◆ **Bounding box prediction data**:
- Opening Delimiter -

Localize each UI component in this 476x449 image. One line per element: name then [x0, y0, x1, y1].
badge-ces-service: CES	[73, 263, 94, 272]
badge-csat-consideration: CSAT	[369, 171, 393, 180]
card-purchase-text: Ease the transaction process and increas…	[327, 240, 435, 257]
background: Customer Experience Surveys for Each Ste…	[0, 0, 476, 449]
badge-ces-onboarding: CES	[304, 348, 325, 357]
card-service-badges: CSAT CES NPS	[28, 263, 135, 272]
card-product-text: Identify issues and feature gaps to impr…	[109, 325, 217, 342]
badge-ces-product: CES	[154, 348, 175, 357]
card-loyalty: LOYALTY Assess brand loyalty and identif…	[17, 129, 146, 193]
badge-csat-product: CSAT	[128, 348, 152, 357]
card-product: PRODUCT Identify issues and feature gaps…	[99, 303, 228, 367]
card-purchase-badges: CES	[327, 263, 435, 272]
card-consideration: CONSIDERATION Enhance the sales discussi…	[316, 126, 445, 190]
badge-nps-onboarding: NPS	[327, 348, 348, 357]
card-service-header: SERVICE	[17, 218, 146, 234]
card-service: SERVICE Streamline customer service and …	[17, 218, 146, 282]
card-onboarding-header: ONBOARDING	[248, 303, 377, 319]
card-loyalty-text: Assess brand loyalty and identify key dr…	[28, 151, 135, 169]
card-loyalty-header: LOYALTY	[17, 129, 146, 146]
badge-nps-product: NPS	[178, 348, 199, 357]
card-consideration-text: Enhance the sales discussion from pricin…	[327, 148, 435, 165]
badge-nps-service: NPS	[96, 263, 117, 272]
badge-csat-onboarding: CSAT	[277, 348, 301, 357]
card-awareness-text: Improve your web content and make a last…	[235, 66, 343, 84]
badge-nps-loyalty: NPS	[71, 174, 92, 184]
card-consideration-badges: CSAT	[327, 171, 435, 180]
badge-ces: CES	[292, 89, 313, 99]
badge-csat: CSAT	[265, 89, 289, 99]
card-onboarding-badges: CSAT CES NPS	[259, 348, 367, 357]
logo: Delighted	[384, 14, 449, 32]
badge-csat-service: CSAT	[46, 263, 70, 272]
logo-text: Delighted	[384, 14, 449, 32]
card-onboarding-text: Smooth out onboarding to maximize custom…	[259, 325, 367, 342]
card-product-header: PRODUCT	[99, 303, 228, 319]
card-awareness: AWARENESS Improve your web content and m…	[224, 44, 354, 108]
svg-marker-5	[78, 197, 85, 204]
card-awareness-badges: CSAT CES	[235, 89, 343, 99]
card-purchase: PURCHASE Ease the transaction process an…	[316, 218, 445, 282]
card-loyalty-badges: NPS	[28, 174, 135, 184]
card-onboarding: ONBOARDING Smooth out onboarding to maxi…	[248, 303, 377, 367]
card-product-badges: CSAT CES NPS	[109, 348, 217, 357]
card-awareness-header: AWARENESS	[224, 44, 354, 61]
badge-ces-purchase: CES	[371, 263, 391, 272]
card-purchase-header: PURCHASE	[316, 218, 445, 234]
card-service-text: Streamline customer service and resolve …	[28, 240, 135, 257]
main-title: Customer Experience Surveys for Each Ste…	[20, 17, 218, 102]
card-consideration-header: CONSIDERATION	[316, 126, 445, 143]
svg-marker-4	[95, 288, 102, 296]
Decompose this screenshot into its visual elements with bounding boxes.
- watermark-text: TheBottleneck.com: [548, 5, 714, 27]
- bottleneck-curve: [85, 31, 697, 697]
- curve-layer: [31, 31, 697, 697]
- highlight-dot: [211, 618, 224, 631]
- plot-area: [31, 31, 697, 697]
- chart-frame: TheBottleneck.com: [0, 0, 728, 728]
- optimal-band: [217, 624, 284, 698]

- Closing Delimiter -

◆ **Work required**:
Verbatim reproduction is required for the line holding "Decompose this screenshot" and for every line after it in the records, with no other line included.

◆ **Task result**:
Decompose this screenshot into its visual elements with bounding boxes.
- watermark-text: TheBottleneck.com: [548, 5, 714, 27]
- bottleneck-curve: [85, 31, 697, 697]
- curve-layer: [31, 31, 697, 697]
- highlight-dot: [211, 618, 224, 631]
- plot-area: [31, 31, 697, 697]
- chart-frame: TheBottleneck.com: [0, 0, 728, 728]
- optimal-band: [217, 624, 284, 698]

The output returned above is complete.